For nearly 84 years, the US Federal Food, Drug and Cosmetic Act has demanded that any drug intended for humans be tested in animals before human clinical trials commence. If Congress passes a package of reforms for the Food and Drug Administration as expected, that mandate could be reversed this summer. The legislation does not ban animal testing. Instead, it allows the use of alternatives — such as organ-chips that recreate the physiology of the human body in a microchip — that are claimed to be better than animal models for evaluating drug safety and effectiveness in humans.
The lead sponsor of the FDA Modernization Act of 2022, Rep. Vern Buchanan of Florida, said in a press release. “Our drug development model needs a reboot, and this bill moves us in that direction in one simple but meaningful way. Generally, animal tests do not predict the human response to drugs, with very high failure rates when the drugs go to clinical trials.”
Introduced as standalone bills in the House and Senate, the FDA Modernization Act was later included in both chambers by health-committee leaders as amendments to broader FDA-related statutory packages. These larger bills are considered must-pass beas they contain provisions that update and reauthorize user fees paid by pharmaceutical companies that account for 45 per cent of the FDA’s budget. If the fees are not reauthorized by mid-August, the agency could start to send out unemployment notices to employees. The previous authorization expires on September 30, 2022.
On June 9, bipartisan solid support carried H.R. 7667 through the House by a vote of 392 to 28. Then on June 14, the related Senate Bill, S. 2952, cleared the Senate Health, Education, Labor and Pensions Committee by a vote of 13 to 9.
Many animal welfare groups, biotech companies, medical associations and patient advocacy organizations have supported the bills. Wayne Pacelle, founder and president of the Animal Wellness Action, a major animal rights lobby group and an advocate of the FDA Modernization Act, said the strength of the legislation is that what is right for animals is also right for the public’s health.
“Between 90 per cent and 95 per cent of drugs shown safe in nonclinical tests do not succeed during human clinical trials because of toxicities not predicted by animal tests or because of lack of efficacy,” Pacelle said. “Those failures hinder research, extend time frames, increase costs for drug developers and disincentivize research on drugs for rare conditions. Embracing new, non-animal test methods, will speed development timelines, provide more reliable results and lower failure rates.”
Bill supporters also consider removing the animal-testing requirement will encourage more development of human-based biological alternatives such as organ-chips and promote greater recognition of what Pacelle calls “morally and scientifically superior” testing methods.

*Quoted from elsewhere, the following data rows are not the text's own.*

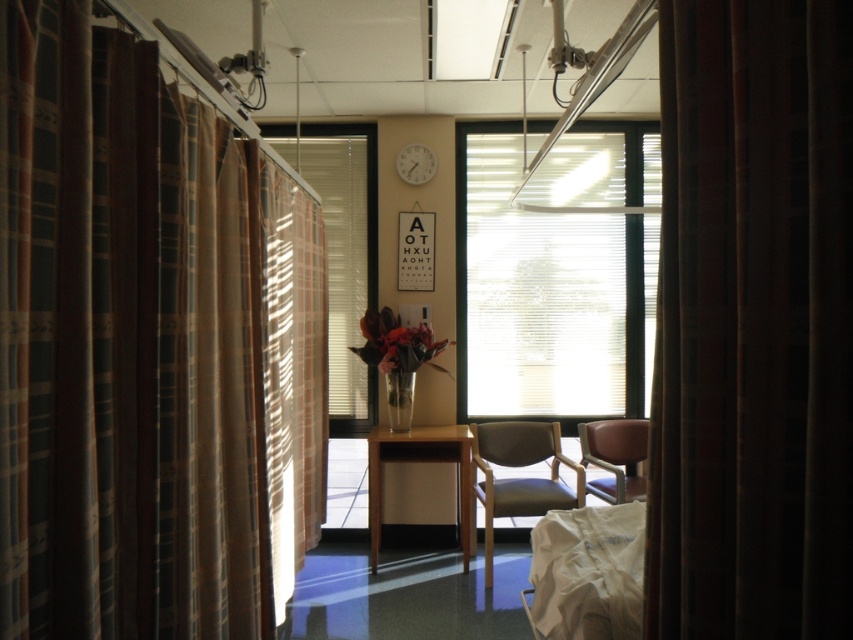 Is point (28, 49) closer to camera compared to point (477, 385)?

Yes, point (28, 49) is in front of point (477, 385).

Is point (227, 369) farther from viewer compared to point (593, 332)?

No, (227, 369) is closer to viewer.

Who is more distant from viewer, [213,412] or [606,198]?

Point [606,198]

This screenshot has height=640, width=853. Find the location of `plaid fabric curtain at left`. plaid fabric curtain at left is located at coordinates (148, 346).

Between translucent fabric window at center and white plastic clock at upper center, which one is positioned higher?

Positioned higher is white plastic clock at upper center.

Based on the photo, which is below, translucent fabric window at center or white plastic clock at upper center?

Positioned lower is translucent fabric window at center.

Is point (286, 124) in front of point (418, 184)?

No, it is behind (418, 184).

Locate an element on the screen. The height and width of the screenshot is (640, 853). translucent fabric window at center is located at coordinates (346, 259).

Measure the distance between point (822, 160) and camera.

Point (822, 160) is 36.42 inches from camera.

Between plaid fabric curtain at right and white plastic clock at upper center, which one has less height?

Standing shorter between the two is white plastic clock at upper center.

The image size is (853, 640). In order to click on plaid fabric curtain at right in this screenshot , I will do `click(753, 323)`.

The legislation follows developments at the FDA, which has been spending more money on resources and pursuing research into alternatives that reduce the need for experimental animals or their numbers.
The FDA’s budget application for the fiscal year beginning October 1 includes funding for a wide-ranging strategy of product-testing alternative methods “… to decrease animal testing by developing qualified alternative techniques and stimulate the acceptance of methods for regulatory use that can replace, reduce and refine animal testing.” The “replace, reduce and refine” are well known in laboratory animal medicine as the 3Rs. They are a humane basis for experimentation in animals developed by William Russell, a zoologist, and Rex Birch, a microbiologist, in the 1950s. Since then, they have been widely adopted by academia, industry and government. Precisely, the 3Rs are Replacement: circumventing or replacing the use of animals, for example with in-silico models such as computer modeling or computer simulation; Reduction: using as few animals as possible to get enough necessary data; and Refinement: changing husbandry and techniques to experimental animals’ pain and distress.
Under existing FDA rules, it is impossible to escape from using animals altogether. According to Pacelle, no definitive count of animals used in drug testing each year. Some species, such as mice and rats, do not have to be tallied, and those that are counted are not classified by the type of testing, such as drug development versus testing chemicals or cosmetics.
“Some people would like to see a ban on animal testing,” Pacelle said. “We decided not to push for that because animal testing has been the paradigm for a long time, and drug developers and regulators need to transition over time from that strategy. Enlarging human-based biological testing systems will go a long way toward reducing the number of animals used in experiments, even without a ban.”
The two FDA reform packages differ in some terms, so after the Senate passes its version, it will need to be resolved with the House version. Some elements may disappear or be revised from the final bill. Pacelle said it is unlikely the testing provision would be jettisoned since the language is similar in both bills and has broad support.